Annastasia Hicks is awake before the sun rises most mornings. She has to arrive at work in time to prepare breakfast for her guests at the Ashford Acres Inn, a bed and breakfast and event venue located just outside of downtown in a 19th–century manor house.
On this day “the inn,” as its employees refer to it, has a wedding booked. After making breakfast, Annastasia oversees the preparations for the ceremony and reception, ensures the grocery order for the weekend guests is completed, then assembles and decorates the wedding cake.
As the wedding begins, Annastasia watches the ceremony taking place on the antebellum mansion’s columned front porch for only a few minutes before returning to the kitchen to ensure her staff is prepared for the reception. Then she heads home for Halloween night and dinner with her husband, Taylor Peoples, other family and friends.
A Cynthiana native, Annastasia did not plan on coming home after leaving for college. She planned on going to law school and becoming a prosecutor.
After graduating from Centre College in 2015, Annastasia had a change of heart.
“I called my sister and said, ‘I’m not going to be a lawyer. I’m going to buy a place in Danville, Kentucky, and make it an event venue.’”

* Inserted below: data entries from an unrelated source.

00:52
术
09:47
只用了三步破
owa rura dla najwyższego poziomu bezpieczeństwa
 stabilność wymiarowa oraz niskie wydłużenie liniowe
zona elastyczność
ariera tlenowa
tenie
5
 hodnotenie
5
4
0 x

However, her sister, Sonia Kirkman, had a different idea. Sonia, the wife of “The Walking Dead” co-creator and Cynthiana native Robert Kirkman, purchased a historic home on Pike Street and persuaded Annastasia, who was living in Danville, to return to Cynthiana during the day to help with the inn. After a year and a half of renovations, the inn opened in November 2016.

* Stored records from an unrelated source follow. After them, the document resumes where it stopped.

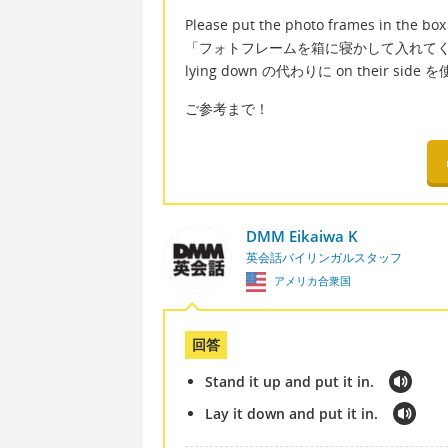
Please put the photo frames in the box
「フォトフレームを箱に寝かして入れて
lying down の代わりに on their
ご参考まで！
DMM Eikaiwa K
英会話バイリンガルスタッフ
アメリカ合衆国
回答
Stand it up and put it in.
Lay it down and put it in.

As Annastasia grew busier with the B&B, she gradually made her way home, moving first to Lexington, then Georgetown, and finally to a home near downtown Cynthiana in June 2017. She immersed herself in the community, first joining a community events committee, then the Chamber of Commerce, serving as president in 2018.
“I wanted to be more involved. If I was going to be at Ashford Acres, I needed to know more about the community,” she says.
Reflecting on her initial reluctance to return home, Annastasia says, “Life in Lexington is convenient in that it has most everything you want (to do).” She says she no longer believes the life she left home to seek is unavailable in Cynthiana. Instead, she is working to promote those same types of opportunities here in Harrison County. She’s home to stay.
“I would never give up the inn anyway,” she says. “It’s become a family place.”